+++ Data listing +++
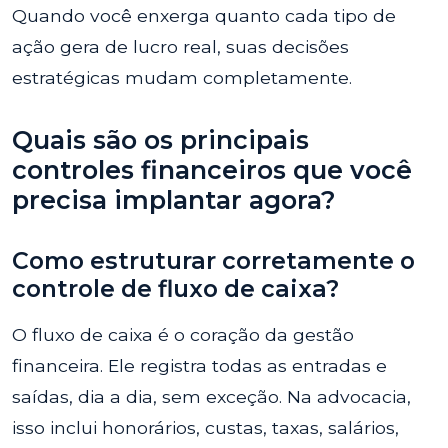
Quando você enxerga quanto cada tipo de
ação gera de lucro real, suas decisões
estratégicas mudam completamente.
Quais são os principais
controles financeiros que você
precisa implantar agora?
Como estruturar corretamente o
controle de fluxo de caixa?
O fluxo de caixa é o coração da gestão
financeira. Ele registra todas as entradas e
saídas, dia a dia, sem exceção. Na advocacia,
isso inclui honorários, custas, taxas, salários,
+++
## About this task
Without the pictures, return the listing above from its first line through the line that has "saídas, dia a".

## Output of the task
Quando você enxerga quanto cada tipo de
ação gera de lucro real, suas decisões
estratégicas mudam completamente.
Quais são os principais
controles financeiros que você
precisa implantar agora?
Como estruturar corretamente o
controle de fluxo de caixa?
O fluxo de caixa é o coração da gestão
financeira. Ele registra todas as entradas e
saídas, dia a dia, sem exceção. Na advocacia,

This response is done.